EXTRACTED ENTRIES: Begin
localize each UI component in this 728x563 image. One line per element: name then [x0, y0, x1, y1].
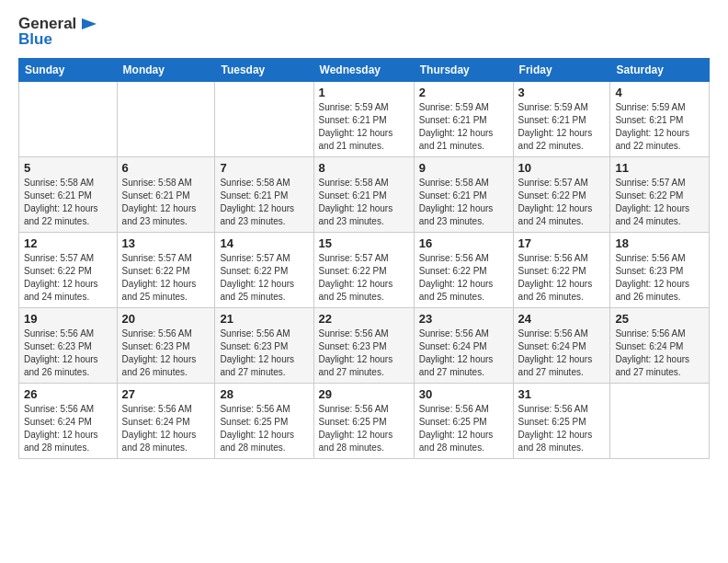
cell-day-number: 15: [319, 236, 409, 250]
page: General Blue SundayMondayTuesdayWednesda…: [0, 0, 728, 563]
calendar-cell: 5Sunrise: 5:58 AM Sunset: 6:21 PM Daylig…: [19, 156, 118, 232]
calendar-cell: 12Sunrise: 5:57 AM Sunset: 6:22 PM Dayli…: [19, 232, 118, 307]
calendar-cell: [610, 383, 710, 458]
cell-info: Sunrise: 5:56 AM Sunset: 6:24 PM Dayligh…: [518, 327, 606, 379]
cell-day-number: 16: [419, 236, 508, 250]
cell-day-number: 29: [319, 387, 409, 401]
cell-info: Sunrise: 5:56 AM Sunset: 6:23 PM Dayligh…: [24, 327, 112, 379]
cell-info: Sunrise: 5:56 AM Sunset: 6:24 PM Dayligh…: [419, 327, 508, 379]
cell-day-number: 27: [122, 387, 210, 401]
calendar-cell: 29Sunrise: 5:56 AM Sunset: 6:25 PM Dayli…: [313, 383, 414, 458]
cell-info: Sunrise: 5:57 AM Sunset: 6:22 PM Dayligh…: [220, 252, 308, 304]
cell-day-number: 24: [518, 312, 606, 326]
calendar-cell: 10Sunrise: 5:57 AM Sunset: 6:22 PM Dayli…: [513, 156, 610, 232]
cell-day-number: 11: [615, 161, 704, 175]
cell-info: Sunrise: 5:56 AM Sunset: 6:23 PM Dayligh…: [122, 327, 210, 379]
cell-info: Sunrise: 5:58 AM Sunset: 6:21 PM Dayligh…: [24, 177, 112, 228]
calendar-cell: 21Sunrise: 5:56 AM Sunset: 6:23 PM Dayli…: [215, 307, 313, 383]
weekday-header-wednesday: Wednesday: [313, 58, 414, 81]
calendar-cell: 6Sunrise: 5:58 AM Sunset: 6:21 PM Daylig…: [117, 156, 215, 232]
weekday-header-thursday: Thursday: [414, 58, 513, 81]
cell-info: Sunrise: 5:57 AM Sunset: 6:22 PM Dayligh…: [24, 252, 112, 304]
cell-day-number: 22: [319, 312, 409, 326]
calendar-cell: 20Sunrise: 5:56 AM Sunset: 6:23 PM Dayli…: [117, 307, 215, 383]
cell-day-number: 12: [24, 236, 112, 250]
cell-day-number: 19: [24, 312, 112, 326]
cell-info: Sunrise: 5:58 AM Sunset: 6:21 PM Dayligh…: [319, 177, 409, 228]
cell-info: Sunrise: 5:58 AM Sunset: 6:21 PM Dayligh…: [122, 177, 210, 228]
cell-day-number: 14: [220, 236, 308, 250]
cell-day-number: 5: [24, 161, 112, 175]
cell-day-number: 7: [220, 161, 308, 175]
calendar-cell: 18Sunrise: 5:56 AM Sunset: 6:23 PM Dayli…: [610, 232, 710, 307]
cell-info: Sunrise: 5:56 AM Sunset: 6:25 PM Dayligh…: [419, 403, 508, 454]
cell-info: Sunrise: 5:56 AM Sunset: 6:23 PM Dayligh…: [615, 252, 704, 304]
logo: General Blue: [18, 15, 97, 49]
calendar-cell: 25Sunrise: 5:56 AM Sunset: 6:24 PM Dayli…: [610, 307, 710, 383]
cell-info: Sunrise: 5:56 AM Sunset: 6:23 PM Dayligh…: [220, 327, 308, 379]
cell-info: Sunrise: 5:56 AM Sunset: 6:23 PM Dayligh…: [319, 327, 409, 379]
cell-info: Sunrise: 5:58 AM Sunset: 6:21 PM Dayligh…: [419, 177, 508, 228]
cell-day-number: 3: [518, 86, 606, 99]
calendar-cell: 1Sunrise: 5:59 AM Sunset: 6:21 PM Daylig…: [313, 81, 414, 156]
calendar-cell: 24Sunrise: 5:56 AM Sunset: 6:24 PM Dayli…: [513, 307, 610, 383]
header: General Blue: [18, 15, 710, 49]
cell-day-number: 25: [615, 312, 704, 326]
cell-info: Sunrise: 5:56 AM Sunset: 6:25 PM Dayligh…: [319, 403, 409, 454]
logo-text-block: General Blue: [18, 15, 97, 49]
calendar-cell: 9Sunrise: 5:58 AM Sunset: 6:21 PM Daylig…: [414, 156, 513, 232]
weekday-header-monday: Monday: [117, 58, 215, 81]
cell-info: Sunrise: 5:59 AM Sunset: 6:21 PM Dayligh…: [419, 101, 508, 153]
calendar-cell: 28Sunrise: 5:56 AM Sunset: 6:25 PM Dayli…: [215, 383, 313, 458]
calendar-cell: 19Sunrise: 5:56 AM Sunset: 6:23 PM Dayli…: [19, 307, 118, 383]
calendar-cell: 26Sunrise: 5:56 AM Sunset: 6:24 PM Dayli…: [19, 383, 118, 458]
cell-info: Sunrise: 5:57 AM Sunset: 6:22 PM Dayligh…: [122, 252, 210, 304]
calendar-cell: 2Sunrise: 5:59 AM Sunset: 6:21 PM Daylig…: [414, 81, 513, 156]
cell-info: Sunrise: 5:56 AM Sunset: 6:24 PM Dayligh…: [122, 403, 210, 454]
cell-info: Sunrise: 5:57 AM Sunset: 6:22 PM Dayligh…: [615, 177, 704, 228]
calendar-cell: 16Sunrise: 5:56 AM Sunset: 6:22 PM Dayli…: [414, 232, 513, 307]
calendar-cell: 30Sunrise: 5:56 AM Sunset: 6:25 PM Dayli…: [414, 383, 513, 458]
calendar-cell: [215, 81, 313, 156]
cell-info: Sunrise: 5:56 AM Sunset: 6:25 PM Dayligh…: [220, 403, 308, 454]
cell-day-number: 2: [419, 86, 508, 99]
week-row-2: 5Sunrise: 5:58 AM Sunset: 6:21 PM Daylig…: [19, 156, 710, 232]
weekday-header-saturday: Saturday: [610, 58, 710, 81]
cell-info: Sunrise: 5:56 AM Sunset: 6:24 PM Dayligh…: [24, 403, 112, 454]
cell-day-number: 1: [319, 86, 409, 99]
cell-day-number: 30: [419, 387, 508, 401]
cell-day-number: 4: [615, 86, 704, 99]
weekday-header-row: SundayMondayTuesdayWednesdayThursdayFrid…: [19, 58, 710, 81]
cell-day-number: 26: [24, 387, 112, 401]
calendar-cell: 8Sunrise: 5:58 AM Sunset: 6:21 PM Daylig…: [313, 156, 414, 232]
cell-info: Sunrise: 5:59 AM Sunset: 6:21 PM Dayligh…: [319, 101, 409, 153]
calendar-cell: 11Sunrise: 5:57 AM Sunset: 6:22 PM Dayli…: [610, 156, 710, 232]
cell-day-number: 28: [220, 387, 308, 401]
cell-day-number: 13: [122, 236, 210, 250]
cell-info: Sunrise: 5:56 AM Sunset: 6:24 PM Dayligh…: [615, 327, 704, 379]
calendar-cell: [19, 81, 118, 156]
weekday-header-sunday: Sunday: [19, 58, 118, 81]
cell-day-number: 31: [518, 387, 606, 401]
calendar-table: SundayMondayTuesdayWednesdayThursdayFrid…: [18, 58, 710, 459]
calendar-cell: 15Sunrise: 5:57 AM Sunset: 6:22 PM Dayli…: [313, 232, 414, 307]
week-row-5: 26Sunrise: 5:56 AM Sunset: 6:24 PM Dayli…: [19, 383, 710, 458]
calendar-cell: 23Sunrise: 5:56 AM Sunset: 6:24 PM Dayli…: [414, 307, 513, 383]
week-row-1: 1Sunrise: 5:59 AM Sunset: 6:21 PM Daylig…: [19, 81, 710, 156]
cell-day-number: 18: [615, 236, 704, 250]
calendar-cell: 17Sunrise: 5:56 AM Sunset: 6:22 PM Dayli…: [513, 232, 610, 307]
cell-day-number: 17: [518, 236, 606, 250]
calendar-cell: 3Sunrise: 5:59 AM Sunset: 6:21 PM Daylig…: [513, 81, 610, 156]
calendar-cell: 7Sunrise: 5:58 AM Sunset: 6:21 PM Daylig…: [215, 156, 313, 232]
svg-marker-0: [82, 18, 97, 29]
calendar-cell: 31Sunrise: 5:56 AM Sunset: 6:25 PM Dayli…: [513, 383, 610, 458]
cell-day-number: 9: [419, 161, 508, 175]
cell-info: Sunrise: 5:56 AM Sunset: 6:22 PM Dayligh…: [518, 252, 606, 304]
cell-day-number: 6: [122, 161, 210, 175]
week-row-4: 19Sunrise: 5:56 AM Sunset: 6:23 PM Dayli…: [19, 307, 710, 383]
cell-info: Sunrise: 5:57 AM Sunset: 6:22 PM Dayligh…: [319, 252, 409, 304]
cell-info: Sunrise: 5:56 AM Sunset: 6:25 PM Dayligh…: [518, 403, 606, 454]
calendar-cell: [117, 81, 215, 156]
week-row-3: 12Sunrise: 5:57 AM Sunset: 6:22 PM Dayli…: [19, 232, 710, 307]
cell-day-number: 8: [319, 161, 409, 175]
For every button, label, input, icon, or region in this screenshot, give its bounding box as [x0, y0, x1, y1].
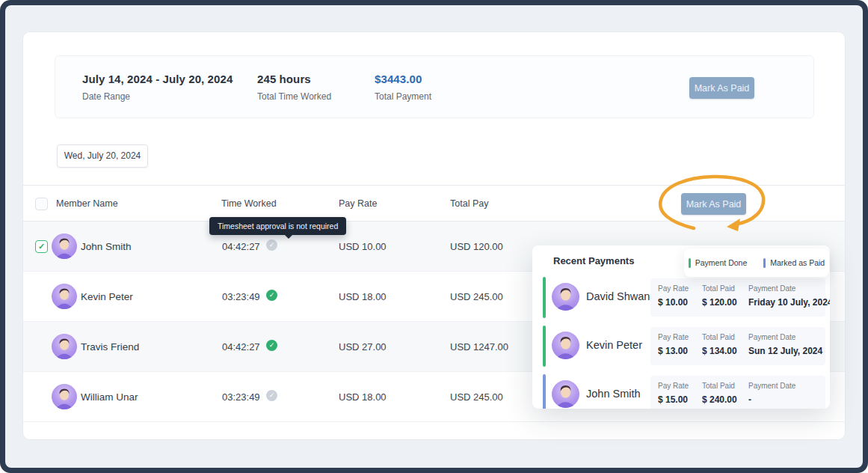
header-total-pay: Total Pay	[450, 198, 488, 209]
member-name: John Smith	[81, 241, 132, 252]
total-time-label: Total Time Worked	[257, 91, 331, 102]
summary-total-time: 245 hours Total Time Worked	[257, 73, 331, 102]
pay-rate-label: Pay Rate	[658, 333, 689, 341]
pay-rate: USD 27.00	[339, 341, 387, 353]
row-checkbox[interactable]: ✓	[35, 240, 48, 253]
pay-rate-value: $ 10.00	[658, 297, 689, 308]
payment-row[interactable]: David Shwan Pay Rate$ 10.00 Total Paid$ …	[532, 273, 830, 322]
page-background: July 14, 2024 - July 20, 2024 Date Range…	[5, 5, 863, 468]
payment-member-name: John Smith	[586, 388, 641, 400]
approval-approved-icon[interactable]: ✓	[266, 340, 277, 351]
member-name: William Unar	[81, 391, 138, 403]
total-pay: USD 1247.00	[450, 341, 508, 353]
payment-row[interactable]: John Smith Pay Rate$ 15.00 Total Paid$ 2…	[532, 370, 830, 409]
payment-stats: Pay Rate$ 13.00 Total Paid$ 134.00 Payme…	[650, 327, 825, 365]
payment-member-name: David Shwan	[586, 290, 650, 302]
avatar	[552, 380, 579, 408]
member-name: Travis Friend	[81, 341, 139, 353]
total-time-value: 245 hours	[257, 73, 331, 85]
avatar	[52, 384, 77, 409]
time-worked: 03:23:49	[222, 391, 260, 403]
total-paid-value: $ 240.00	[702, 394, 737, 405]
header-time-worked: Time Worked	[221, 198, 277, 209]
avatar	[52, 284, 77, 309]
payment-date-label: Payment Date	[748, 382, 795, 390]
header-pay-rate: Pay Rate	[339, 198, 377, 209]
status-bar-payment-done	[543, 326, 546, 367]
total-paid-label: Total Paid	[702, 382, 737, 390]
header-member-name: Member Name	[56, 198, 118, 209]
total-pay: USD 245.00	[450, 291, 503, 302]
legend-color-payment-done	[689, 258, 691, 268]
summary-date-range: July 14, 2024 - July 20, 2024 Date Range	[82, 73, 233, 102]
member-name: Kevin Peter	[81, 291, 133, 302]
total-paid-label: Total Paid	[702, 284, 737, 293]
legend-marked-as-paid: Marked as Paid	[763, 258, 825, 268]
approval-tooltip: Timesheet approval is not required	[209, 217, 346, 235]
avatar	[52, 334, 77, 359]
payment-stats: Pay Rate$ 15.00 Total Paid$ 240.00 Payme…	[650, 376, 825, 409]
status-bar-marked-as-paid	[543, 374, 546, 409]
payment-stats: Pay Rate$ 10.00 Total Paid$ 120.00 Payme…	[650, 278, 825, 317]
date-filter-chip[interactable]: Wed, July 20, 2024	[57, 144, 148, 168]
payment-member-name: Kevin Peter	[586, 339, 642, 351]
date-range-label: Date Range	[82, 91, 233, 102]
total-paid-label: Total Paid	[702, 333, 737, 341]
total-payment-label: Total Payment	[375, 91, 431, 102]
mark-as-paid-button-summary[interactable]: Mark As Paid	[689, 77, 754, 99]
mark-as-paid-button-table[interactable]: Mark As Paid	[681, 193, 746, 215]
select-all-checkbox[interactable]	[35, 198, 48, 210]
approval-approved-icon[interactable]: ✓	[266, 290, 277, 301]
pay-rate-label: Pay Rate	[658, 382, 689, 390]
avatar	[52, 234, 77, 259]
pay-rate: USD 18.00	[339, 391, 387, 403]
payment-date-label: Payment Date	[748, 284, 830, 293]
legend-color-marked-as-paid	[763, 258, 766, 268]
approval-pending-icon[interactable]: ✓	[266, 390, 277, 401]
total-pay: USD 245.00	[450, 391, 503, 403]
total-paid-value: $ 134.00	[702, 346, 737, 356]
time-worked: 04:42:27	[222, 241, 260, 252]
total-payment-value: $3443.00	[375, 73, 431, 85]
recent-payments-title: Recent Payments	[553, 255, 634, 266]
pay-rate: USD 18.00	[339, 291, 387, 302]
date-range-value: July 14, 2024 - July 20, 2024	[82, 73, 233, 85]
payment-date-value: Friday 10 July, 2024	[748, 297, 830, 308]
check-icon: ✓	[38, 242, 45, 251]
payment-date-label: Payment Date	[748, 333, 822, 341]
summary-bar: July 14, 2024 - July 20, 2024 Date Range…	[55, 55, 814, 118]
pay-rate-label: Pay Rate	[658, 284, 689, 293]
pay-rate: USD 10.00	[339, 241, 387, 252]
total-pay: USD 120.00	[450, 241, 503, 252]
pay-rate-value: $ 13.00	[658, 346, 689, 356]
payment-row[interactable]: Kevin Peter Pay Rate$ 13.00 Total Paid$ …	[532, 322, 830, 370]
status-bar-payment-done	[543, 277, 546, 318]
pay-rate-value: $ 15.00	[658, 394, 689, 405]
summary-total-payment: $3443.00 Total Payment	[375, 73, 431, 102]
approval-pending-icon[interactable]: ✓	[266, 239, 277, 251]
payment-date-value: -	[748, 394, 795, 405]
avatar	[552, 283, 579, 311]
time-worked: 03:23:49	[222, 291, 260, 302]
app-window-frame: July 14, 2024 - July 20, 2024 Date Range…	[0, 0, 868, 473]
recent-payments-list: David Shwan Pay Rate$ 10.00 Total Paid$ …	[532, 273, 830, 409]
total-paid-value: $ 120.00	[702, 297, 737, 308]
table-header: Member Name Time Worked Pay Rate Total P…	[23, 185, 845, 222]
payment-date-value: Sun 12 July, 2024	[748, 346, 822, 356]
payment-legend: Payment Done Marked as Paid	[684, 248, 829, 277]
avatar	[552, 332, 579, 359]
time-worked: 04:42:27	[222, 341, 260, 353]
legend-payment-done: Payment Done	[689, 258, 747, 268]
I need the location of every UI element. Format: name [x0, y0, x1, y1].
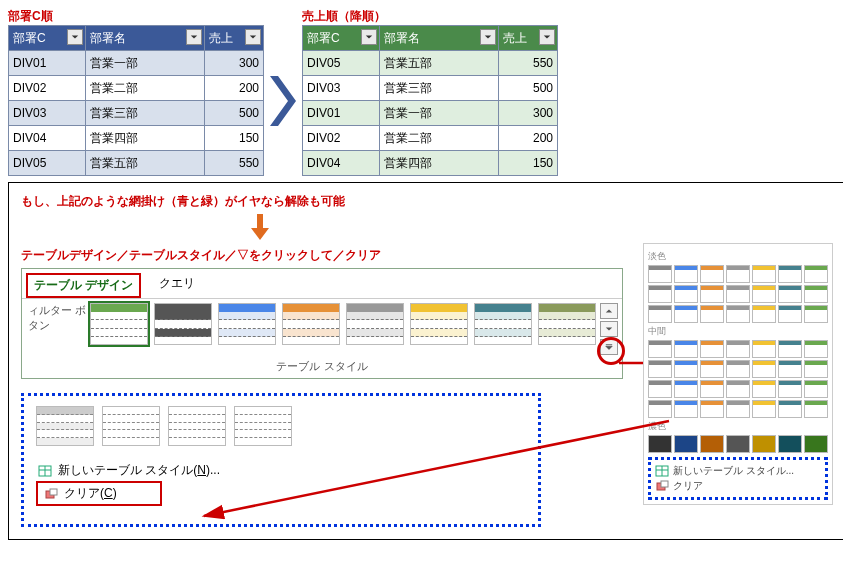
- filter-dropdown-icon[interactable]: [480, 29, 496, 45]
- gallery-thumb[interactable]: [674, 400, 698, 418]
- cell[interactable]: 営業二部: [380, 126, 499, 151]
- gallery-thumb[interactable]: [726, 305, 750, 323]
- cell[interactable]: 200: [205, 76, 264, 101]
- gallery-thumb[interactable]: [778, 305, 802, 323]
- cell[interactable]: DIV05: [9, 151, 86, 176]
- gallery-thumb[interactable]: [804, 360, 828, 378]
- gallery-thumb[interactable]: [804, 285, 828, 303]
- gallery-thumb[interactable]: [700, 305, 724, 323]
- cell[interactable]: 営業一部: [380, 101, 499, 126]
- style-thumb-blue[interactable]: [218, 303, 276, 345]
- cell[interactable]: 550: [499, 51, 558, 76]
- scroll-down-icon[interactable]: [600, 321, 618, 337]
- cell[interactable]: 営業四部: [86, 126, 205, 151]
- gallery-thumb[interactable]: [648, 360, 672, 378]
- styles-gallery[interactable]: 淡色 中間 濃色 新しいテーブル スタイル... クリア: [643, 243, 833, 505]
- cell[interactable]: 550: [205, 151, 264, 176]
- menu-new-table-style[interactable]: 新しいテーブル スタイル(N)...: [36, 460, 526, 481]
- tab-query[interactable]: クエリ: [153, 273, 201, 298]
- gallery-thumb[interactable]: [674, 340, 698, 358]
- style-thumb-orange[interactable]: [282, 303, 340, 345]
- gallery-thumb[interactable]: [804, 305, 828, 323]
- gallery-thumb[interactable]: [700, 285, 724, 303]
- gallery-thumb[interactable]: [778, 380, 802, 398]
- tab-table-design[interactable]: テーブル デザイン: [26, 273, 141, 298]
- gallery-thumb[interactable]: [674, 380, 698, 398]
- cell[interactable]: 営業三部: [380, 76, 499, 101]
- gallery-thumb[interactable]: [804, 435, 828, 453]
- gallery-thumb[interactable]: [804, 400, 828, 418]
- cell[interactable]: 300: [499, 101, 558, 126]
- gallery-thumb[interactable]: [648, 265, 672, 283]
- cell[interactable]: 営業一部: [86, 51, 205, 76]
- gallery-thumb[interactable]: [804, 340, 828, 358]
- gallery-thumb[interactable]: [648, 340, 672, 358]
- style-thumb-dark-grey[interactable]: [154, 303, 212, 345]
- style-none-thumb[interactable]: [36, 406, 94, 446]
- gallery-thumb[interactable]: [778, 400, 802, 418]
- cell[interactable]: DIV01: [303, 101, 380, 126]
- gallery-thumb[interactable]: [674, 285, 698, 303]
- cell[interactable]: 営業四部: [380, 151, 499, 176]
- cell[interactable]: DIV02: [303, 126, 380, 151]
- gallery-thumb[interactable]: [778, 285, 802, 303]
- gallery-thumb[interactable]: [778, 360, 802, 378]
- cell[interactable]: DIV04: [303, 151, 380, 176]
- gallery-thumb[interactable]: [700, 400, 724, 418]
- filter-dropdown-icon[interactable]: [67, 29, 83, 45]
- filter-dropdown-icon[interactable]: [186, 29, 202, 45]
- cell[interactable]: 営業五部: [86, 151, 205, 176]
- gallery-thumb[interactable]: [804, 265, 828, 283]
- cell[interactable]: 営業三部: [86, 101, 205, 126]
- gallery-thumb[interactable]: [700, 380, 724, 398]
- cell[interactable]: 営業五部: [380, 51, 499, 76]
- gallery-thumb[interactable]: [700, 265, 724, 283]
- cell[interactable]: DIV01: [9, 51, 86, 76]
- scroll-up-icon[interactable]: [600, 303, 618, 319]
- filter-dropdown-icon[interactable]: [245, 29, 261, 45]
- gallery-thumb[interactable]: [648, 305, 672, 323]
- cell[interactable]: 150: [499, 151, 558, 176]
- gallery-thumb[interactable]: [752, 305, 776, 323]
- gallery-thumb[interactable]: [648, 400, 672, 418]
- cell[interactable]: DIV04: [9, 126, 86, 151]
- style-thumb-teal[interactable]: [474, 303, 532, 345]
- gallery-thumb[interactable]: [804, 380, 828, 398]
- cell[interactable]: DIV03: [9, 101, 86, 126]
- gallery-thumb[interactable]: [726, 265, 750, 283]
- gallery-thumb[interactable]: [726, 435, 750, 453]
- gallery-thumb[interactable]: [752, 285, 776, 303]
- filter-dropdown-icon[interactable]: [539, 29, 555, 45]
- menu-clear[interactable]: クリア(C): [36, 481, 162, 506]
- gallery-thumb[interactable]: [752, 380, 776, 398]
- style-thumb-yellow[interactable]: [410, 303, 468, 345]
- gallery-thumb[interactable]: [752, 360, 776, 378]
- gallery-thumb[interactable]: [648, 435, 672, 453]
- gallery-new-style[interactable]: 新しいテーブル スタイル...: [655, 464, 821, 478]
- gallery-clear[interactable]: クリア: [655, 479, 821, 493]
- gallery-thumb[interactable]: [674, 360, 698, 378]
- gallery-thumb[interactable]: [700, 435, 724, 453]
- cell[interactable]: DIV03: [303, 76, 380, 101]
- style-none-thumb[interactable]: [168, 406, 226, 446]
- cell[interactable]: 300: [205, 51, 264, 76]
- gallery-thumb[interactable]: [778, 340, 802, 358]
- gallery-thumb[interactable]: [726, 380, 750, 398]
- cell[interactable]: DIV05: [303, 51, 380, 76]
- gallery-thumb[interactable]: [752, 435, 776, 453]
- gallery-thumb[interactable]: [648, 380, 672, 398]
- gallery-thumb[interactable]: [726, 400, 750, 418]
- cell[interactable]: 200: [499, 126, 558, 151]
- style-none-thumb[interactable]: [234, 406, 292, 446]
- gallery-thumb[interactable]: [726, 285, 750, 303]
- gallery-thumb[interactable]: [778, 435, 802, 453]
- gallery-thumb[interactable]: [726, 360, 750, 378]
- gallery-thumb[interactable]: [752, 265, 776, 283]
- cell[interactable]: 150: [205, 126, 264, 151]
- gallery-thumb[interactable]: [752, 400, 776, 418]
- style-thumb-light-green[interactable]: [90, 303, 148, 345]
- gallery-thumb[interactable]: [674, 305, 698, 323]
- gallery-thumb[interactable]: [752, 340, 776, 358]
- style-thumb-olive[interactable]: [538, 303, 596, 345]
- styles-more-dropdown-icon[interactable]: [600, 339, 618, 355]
EXTRACTED ENTRIES: End
- **REQUIREMENT**: Search the records for the word "General" and copy every line where it occurs.

- **TASK RESPONSE**:
page: General Blue SundayMondayTuesdayWednesda…: [0, 0, 728, 563]
logo: General Blue: [18, 15, 97, 49]
header: General Blue: [18, 15, 710, 49]
logo-text-block: General Blue: [18, 15, 97, 49]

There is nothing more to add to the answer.